Rifiuti, dal Cdr al Css: ovvero come provare ad aggirare l’effetto Nimby
L’Italia è il paese delle mille leggi, che poi si moltiplicano in migliaia di interpretazioni e contraddizioni. La legislazione legata alla gestione corretta dei rifiuti non è da meno, e il caos normativo è anche lessicale. L’esempio più conosciuto al grande pubblico è quello della tassa/tariffa sulla spazzatura, che cambia nome quasi con la stessa frequenza dei governi. Ma anche le definizioni legate ai rifiuti cambiano alla velocità della luce, come nel caso del Cdr, il combustibile (destinato agli impianti di termovalorizzazione) derivato dai rifiuti, che sta lentamente lasciando il passo al Css (combustibile solido secondario). Gli addetti ai lavori giurano che la differenza è tanta (e tecnicamente parametri e processi effettivamente non sono uguali), e ieri a Firenze è stato promosso anche un convegno ad hoc, al quale avrebbe dovuto partecipare anche il ministro dell’Ambiente Galletti, che invece alla fine non si è presentato.

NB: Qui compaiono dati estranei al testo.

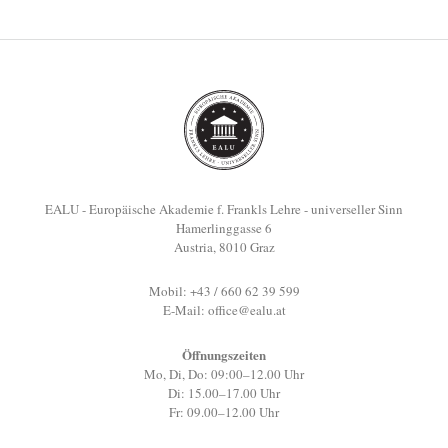
EALU - Europäische Akademie f. Frankls Lehre - universeller Sinn
Hamerlinggasse 6
Austria, 8010 Graz
Mobil: +43 / 660 62 39 599
E-Mail:
office@ealu.at
Öffnungszeiten
Mo, Di, Do: 09:00–12.00 Uhr
Di: 15.00–17.00 Uhr
Fr: 09.00–12.00 Uhr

Organizzato dal consorzio Ecocarbon (che promuove lo sviluppo delle opportunità derivate dal ‘Css combustibile’) e dall’associazione ambientalista Amici della Terra, il convegno puntava di fatto a sdoganare (dal punto di vista ambientale) e far crescere (dal punto di vista politico-economico) l’utilizzo del Css in sostituzione del carbon coke nei cementifici, per la produzione di cemento e clinker.
In questo quadro si inserisce la novità rappresentata dal Css, così come previsto dal decreto Clini (n. 22 del 14 marzo 2013): «Non essendo più rifiuto e avendo invece specifiche molto stringenti sia sul piano della composizione che dei possibili campi di utilizzo – ha spiegato il presidente di Ecocarbon, Camillo Piazza –, il Css non può che essere considerato un prodotto e quindi la sua produzione rappresentare una forma di riciclo di materia». Tanto che Ecocarbon propone una revisione della famosa gerarchia europea per al corretta gestione dei rifiuti, inserendo l’utilizzo del Css subito dopo il riciclo di materia e subito prima il recupero di energia.
Nessuno può mettere in dubbio che l’utilizzo del Css nei cementifici consenta una riduzione degli impatti ambientali che invece produce il carbon coke, ma è anche vero che quella di Ecocarbon (anche il nome è tutto un programma) ricorda da vicino un’altra strategia, legata ad un altro acronimo: lo Sra, utilizzato come agente riducente nell’acciaieria austriaca Voelstalpline, che Corepla annovera tra le forme di riciclo di materia nei suoi resoconti annuali.
Ma alla fine, perché tutto questo interesse? La risposta ce la dà l’Istat, che nel rapporto 2014 su “Popolazione e ambiente: comportamenti, valutazioni ed opinioni” dimostra come esista un abisso di consenso, e quindi di agibilità politica, tra l’idea di avere vicino alla propria casa un termovalorizzatore (il camino nuovo dedicato ai rifiuti) e quella di avere un impianto termico storico come un cementificio o una centrale termoelettrica (tipicamente uno degli impianti che potrebbero bruciare, pardon utilizzare, Css). «Certo, il sapere che nella centrale termoelettrica o nel cementificio – si legge nella strategia di Ecocarbon – venisse utilizzato un combustibile proveniente da rifiuti alzerebbe probabilmente il grado di preoccupazione, che però assai difficilmente potrebbe anche solo avvicinare quello elevatissimo che contraddistingue la presenza di un termovalorizzatore».